All my life I thought that my sister was their favorite daughter. My mother relates more to her because she’s outgoing, sociable, and always wants to appear pleasing even though her thoughts might really be darker. She’s always into the latest trends and fashion. She’s always into Facebook, and she has all the traits of a conformist. Meanwhile, my non-conformity was seen by my mother as rebellion. I just happen to have my own set of beliefs and I’m not caged by religion. I am introverted so I always retreat into my room just writing stuff and learning from the spiritual videos of Teal Swan. I sing whenever I want to, I do things according to my mood. I couldn’t gain the love of my parents because they see me as selfish and rebellious. I tried hard not to get into an argument with my mother but as we opened up each other’s wounds to each other, tears just couldn’t stop rolling down from our eyes. I told her how I was hurting so much deep inside. I told her to just accept me as I am because I was born this way. I told her that she is not a failure just because she couldn’t mold me into an ideal daughter, like the almost-perfect daughters of her officemates. No. Just like a guitar has strings with different notes that make a beautiful harmony together, she should accept me as a D note and not try to make me a C note because I’m a fucking D. I do my job by being just me. It took me so much courage to open up this pain to her. It’s because I need her help to try to get my life in perfect balance again.
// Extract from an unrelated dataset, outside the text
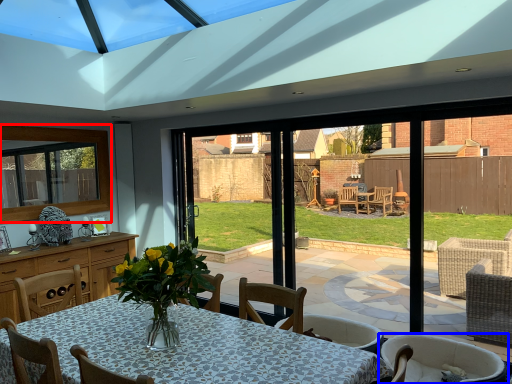 Question: Which object is further to the camera taking this photo, window (highlighted by a red box) or chair (highlighted by a blue box)?

Choices:
 (A) window
 (B) chair

Answer: (A) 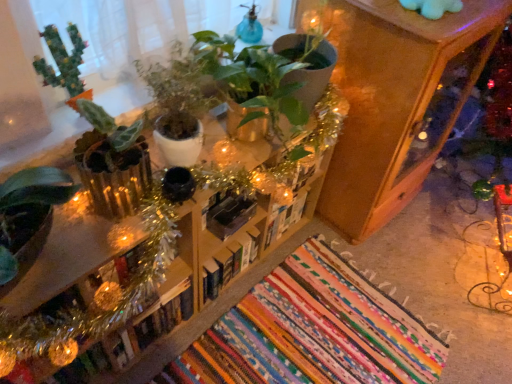 Find the location of a particular element. The width and height of the screenshot is (512, 384). vacant space in front of hardcover book at center, the first book in the left-to-right sequence is located at coordinates (156, 363).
But what I found out was that I was really a reflection of my mother. She could also see herself in me. My sister and I were both reflections of our mother; in fact, we represent her dual personality. She just thought negatively of me because I represent the part of her that was ignored, not nurtured, and she was ashamed of having. She had my artistic gifts and inclination in music but she felt like she wasn’t good enough so she gave them all up. She tried so much to hide her shyness because she thinks it’s unacceptable. I am so passionate about the things I want to do and that makes her worry because she thinks that my writing and singing would get me nowhere. She thinks I would lead a poor life by just being me. But no, I won’t. She’s wrong. God gave me her gifts that she didn’t use. God gave me the side of her personality which she ignored. But God also gave me this fiery temperament and strength to stand up for my own beliefs which she clearly did not do. I don’t see my introversion as a mistake - it was actually a blessing for I am more self-aware and I can tap more into my inner self and trust my intuition. I’ll make her realize that her mistake was that she neglected her right brain, gifts and inner strength, and chose a job she didn’t want with a belief that it will make life easier for her.
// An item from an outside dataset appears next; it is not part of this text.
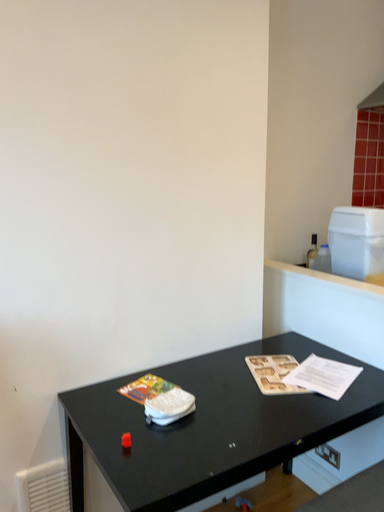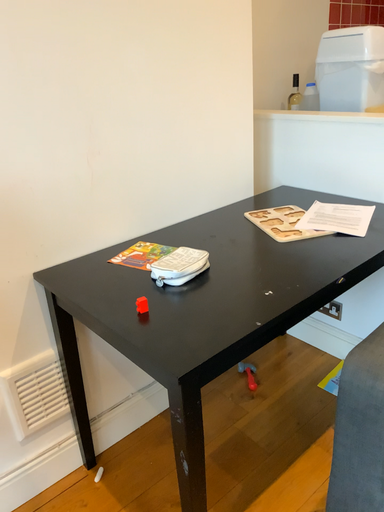 Question: How did the camera likely rotate when shooting the video?

Choices:
 (A) rotated left
 (B) rotated right

Answer: (B)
The self-doubt and insecurity I have actually came from my mother. And she has given birth to me so I may correct her mistakes. Contrary to what I thought for the past years, I am actually a reflection of my mother; and she’s just more worried about me that I might make the same mistakes she did when she was younger. But I came down into this earth to do the opposite. The part of her that she ignored resurfaces through me. And although I perceive my sister as my complete opposite, we are utterly related through our mother. And as she’s still in the process of accepting me as I am, she will eventually realize that the most valuable part of ourselves is the part which we always ignore just to conform to the "accepted" ways of the world.